Carlos Sánchez
Encuentro por la
calle a indigentes, perros muertos, notas de claxon como insultos. Me encuentro
un sol y un montón de semáforos. Las patrullas incesantes que me rebasan por la
derecha, la izquierda. Hay un rugido constante que es la vida. Y de un tiempo
acá, la estridencia es una nota roja permanente.
Miro a un bongosero
trepar a un camión urbano. En los collares sobre su cuello enseña el gusto por
la artesanía, y en los golpes a sus bongós el deseo de atrapar la atención de
los viajantes. Sé que al ponerse el sol el músico urbano descenderá de la ruta
para ir al encuentro con su familia, y llevará en la mano pan y leche. Tal vez
en otro camión obtenga algunas monedas, porque en la Ruta Cuatro, el chofer no
está de buen humor. Un grito es la clausura para la interpretación del
bongosero. A probar mejor suerte. Estirar la mano para hacer la parada al
siguiente camión.
Dónde despierta la
mezquindad del ser humano, me pregunto. Los ojos detrás de las gafas del
policía intentan ser una respuesta a mis dudas. El chofer de la Ruta Cuatro, el
que hace unos instantes apeó al bongosero del camión, ahora da explicaciones, y
quién sabe si morderá la caja de monedas para poder continuar con su ruta. El
policía a buscar de nuevo el botín.
Miro perros muertos
en las aceras de esta colonia al sur poniente de la ciudad. Miro una niña
halando de las faldas de su madre. El llanto desgarra los oídos de ella, a mí
se me incrusta en la mirada. Intento descender del camión, comprar un
malvavisco para la niña, abrazarle con palabras y saber el argumento de su
tristeza. La madre con la mirada advierte que no me acerque. Me retiro sin
rumbo.
Por la calle Libertad
de la colonia Villa hermosa, trabajaba cuando joven. En un taller de carrocería
dejaba, o construía, mis ilusiones. Soñaba con ser propietario de un negocio de
autos. Mientras planeaba mi empresa comía sopas instantáneas, con limón. Ahora
viajo en una patineta. Y lo único que me pertenece es lo que llevo puesto.
También soy dueño del recuerdo.
Cómo vine a recorrer
estas calles que me llenan de nostalgia. Porque me hacen recordar a locos
repartidos, los que no sé qué día extravié para siempre. Jugábamos carreras en
las calles, brincábamos una cuerda, nos enseñaba a hacer fintas y tirar jabs el
maestro carrocero. Nos presumía también sus años de pelear en Las Vegas, quedó,
dijo, campeón novato del año allá en el otro lado. Pegaba duro y era un buen
pintor de carros.
Miro los árboles,
vestigios de una hornilla donde calentábamos el agua para la sopa, las
tortillas de un día anterior. Las veo a lo lejos, detrás de esa malla de
alambre. Recuerdo entonces las mañanas de café y galletas. Las herramientas en
nuestras manos: un soplete, la pistola, el rach, los desarmadores, el portapawer,
las lijas, coladores y solventes.
Durante invierno
trabajábamos de noche. Pintábamos trailers y uno que otro carro compacto.

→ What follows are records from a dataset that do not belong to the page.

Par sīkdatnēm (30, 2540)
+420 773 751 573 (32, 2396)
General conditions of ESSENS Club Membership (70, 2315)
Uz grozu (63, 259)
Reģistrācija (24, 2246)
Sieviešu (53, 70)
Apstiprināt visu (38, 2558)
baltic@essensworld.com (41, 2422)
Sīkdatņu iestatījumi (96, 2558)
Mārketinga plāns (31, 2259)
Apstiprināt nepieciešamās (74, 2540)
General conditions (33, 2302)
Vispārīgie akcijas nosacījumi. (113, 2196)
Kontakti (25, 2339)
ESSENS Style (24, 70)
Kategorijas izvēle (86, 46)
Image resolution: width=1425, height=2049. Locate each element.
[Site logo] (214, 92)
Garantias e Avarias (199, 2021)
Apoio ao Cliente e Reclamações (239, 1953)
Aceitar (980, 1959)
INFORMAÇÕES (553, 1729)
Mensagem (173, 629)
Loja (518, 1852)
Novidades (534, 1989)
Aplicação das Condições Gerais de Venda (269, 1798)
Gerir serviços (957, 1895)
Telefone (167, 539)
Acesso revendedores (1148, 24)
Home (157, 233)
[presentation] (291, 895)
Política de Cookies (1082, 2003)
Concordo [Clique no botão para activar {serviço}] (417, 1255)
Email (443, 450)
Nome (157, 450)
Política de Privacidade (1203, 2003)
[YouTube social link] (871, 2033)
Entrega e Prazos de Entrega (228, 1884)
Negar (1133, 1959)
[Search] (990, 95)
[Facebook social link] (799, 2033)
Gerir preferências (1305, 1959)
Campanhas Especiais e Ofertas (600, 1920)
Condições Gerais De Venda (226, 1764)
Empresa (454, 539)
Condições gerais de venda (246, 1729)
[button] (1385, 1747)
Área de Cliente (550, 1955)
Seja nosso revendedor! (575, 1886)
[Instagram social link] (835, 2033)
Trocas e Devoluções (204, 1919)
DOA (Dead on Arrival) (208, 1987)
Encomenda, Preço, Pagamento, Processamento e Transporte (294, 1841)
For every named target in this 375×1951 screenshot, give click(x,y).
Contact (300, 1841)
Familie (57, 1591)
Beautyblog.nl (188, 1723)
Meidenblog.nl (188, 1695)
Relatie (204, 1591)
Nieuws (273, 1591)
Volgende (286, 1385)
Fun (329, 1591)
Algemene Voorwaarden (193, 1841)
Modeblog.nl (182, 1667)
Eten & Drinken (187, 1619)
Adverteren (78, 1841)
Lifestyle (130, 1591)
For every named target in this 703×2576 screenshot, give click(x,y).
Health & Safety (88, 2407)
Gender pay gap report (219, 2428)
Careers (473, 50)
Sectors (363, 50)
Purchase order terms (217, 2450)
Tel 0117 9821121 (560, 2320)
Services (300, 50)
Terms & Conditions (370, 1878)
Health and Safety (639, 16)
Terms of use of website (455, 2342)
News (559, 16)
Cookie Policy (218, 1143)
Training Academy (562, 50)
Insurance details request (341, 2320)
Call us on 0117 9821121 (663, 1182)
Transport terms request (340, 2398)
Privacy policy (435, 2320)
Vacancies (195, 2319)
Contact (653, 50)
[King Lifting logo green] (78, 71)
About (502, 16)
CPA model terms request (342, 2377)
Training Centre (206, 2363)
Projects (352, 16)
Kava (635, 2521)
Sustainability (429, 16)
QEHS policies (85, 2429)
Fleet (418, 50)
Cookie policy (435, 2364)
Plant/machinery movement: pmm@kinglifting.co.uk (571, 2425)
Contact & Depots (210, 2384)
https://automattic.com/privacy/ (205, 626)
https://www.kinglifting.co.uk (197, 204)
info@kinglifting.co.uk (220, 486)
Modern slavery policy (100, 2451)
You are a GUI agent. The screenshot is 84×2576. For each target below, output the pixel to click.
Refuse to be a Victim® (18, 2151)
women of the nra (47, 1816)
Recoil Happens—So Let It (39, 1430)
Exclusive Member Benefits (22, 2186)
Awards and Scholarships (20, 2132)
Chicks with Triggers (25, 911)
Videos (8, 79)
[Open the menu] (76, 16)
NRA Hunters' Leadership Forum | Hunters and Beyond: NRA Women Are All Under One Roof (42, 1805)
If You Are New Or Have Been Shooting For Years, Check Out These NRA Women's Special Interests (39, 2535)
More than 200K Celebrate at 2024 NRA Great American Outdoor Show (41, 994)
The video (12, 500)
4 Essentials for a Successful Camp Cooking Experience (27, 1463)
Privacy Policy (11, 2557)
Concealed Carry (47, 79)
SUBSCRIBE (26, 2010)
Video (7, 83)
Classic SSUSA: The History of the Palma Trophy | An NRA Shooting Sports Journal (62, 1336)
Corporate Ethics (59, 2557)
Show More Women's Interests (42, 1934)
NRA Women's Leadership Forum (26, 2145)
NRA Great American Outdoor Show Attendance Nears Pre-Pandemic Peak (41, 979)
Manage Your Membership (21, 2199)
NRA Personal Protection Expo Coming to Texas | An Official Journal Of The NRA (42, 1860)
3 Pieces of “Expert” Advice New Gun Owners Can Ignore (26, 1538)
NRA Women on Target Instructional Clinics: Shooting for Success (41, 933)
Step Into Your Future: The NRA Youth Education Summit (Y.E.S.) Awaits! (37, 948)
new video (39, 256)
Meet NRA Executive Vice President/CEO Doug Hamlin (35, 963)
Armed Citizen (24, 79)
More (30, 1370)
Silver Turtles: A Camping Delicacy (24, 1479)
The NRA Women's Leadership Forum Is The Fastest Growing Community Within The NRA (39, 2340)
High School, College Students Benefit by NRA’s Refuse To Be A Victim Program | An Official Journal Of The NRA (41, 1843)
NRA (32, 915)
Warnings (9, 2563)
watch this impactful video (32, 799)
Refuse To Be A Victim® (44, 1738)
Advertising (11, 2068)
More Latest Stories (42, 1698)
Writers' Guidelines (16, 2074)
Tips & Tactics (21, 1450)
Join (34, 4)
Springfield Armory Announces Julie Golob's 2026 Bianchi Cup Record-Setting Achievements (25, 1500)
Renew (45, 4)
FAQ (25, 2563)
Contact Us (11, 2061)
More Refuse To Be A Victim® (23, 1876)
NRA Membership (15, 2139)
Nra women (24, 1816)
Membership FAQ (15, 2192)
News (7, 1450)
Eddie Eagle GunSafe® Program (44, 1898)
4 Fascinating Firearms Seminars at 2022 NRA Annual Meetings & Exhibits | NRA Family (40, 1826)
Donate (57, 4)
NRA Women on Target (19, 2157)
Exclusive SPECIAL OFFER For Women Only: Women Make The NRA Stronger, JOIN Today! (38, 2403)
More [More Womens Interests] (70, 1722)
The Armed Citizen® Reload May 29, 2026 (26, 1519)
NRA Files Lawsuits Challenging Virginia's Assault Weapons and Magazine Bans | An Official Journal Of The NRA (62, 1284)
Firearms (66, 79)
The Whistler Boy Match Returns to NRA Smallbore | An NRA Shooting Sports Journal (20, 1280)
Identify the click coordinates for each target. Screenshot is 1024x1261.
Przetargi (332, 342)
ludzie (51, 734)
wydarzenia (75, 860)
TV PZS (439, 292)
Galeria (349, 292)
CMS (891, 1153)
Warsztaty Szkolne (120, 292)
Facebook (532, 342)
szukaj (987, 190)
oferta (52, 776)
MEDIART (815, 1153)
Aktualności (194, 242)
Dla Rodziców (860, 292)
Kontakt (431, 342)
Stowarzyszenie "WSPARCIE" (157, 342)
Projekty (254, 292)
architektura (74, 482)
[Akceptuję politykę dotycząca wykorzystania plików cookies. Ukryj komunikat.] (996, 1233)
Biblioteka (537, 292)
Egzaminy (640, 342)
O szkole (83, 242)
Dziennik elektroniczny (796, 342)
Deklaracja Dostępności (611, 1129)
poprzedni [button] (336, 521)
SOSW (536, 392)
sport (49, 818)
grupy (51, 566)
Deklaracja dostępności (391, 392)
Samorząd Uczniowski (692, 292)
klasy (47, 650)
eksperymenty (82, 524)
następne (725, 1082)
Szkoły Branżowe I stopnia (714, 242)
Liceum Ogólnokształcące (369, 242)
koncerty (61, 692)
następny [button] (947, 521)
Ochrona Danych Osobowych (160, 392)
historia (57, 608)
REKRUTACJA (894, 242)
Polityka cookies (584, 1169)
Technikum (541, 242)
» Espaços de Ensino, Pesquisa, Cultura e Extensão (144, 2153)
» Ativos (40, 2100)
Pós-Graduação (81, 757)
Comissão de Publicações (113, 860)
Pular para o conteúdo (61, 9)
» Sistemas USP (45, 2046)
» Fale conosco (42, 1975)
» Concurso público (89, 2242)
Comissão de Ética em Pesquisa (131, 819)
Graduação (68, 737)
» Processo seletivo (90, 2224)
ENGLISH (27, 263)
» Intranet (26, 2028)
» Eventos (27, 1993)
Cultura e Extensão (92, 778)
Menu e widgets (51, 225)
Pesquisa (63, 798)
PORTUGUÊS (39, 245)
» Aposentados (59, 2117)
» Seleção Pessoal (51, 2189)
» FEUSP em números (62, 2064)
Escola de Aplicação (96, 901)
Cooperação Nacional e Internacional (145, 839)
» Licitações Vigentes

Enderezábamos chasises e injertábamos cabinas. Transformar los autos era
nuestra especialidad.
Un día llegó el
patrón con un Mercedes Benz, era el carro del siglo. Me miró a los ojos y me
dijo: es tuyo el trabajo, aplícate, llevará laca y el color es plata. Lo había
comprado el dueño del terreno del taller. Para su hijo. Con esmero lo pinté con
el mejor transparente, para que brillara.
Pasaron los años y en
esa estridencia que es la vida en una nota roja permanente, me enteré que el
dueño del carro, el Junior, dejó de respirar dentro del negocio de su padre.
Con una soga al cuello lo encontraron.
Miro en el recuerdo
las herramientas y me lleno de nostalgia. Me concentro en los motivos de esa
soga en el cuello del Junior. Miro los carros fugaces encima de la calle
Libertad. Antes eran lerdos, ahora la violencia está encima de las llantas.
Indago los posibles argumentos por los cuales el dueño del Mercedes Benz
decidió irse para siempre.
Cavilo mientas me
deslizo encima de la patineta, como si en ella intentara escaparme de mí. Una
gota de agua es constante en la memoria. Un tic tac me obliga a la mirada hacia
el Junior, el que siempre compartía los refrescos en el taller, el que podía
pasarse las horas acompañándonos, sólo para acariciar con la vista su Mercedes
Benz.
Dónde nació tanta
mezquindad entre los que hacemos este mundito. Me pregunto. El viento me vuela
en el pelo. Y sobre la patineta concluyo las razones del Junior para partir. En
la soga encuentro su deseo de huir precisamente de la mezquindad que habitamos.